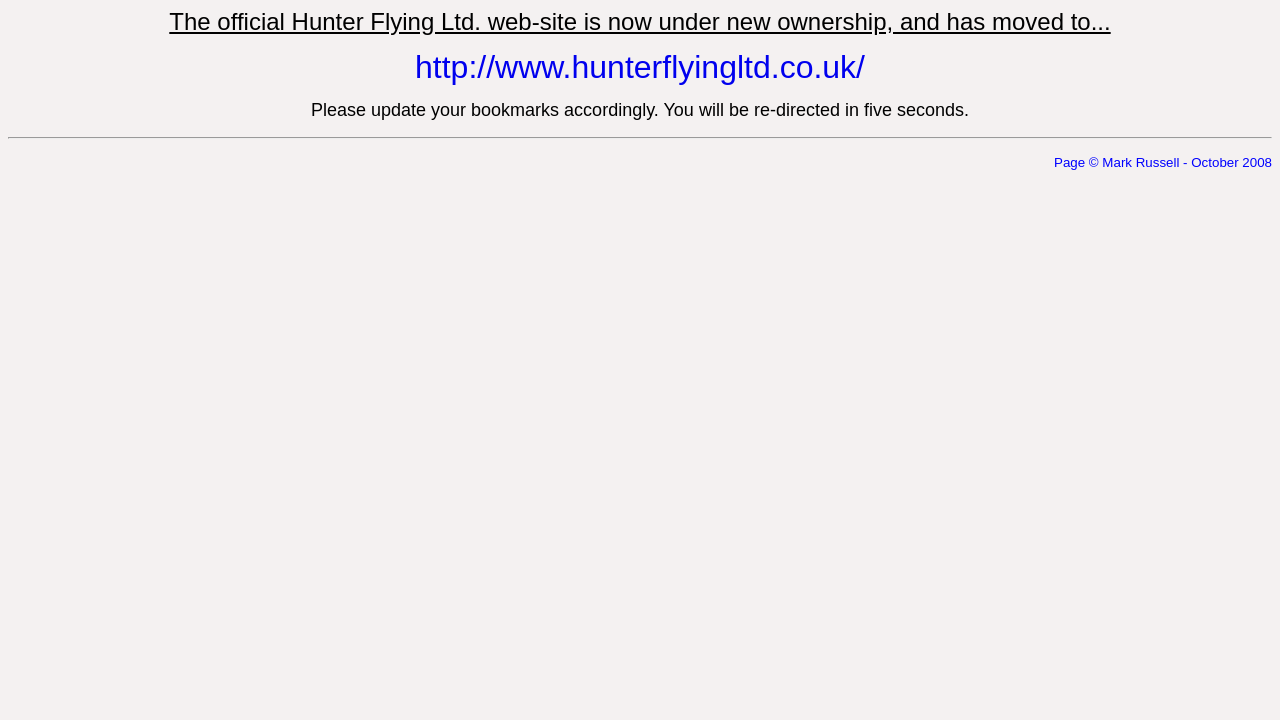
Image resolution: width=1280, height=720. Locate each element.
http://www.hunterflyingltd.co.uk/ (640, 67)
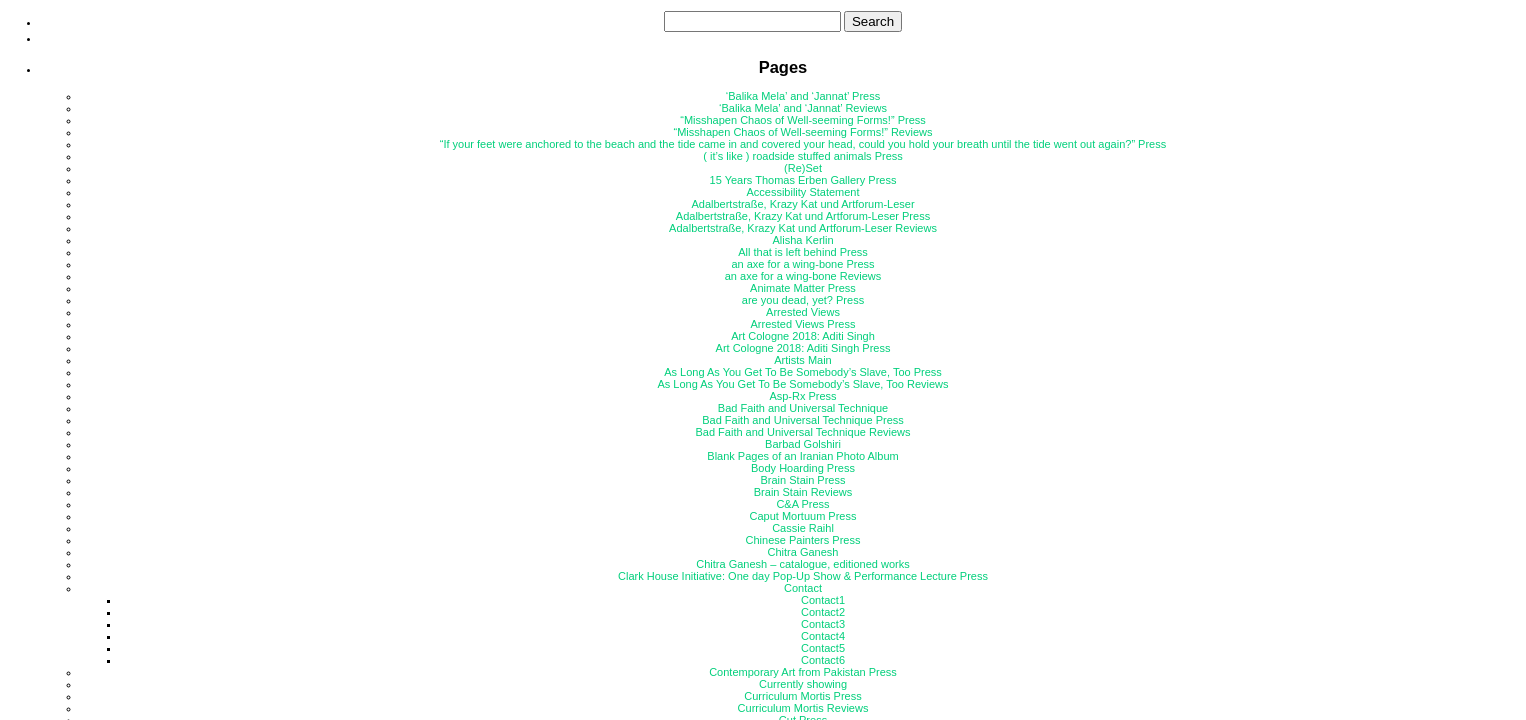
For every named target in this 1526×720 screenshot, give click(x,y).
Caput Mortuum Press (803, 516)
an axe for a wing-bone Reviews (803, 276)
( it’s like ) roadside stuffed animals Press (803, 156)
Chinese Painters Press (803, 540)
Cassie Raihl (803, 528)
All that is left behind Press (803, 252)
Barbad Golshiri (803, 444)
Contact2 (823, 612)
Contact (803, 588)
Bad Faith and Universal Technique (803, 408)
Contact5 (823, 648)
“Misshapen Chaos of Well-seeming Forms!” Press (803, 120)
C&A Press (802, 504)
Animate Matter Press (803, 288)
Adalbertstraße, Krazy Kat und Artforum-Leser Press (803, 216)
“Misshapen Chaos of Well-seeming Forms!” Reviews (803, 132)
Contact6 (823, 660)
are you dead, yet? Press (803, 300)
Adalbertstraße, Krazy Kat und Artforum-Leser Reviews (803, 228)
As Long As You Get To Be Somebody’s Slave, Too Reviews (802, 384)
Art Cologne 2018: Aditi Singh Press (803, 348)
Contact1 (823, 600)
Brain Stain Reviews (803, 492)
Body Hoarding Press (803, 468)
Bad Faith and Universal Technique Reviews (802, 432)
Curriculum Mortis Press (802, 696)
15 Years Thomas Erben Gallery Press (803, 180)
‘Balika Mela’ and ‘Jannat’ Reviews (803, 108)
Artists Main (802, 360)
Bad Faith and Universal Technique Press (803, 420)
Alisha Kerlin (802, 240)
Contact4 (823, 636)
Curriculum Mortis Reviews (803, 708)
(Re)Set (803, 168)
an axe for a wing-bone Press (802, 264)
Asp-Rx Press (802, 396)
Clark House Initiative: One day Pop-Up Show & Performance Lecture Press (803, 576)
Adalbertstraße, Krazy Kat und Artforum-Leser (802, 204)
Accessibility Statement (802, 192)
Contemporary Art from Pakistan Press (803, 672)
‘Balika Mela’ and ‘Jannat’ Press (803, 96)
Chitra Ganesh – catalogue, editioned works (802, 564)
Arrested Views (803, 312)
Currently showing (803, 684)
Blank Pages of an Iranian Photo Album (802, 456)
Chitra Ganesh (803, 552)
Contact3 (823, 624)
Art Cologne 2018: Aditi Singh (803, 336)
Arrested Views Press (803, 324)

PROBLEM REQUIREMENTS:
Search the listing above for the string "Balika". Copy every line that contains it.

YOUR RESPONSE:
‘Balika Mela’ and ‘Jannat’ Reviews (803, 108)
‘Balika Mela’ and ‘Jannat’ Press (803, 96)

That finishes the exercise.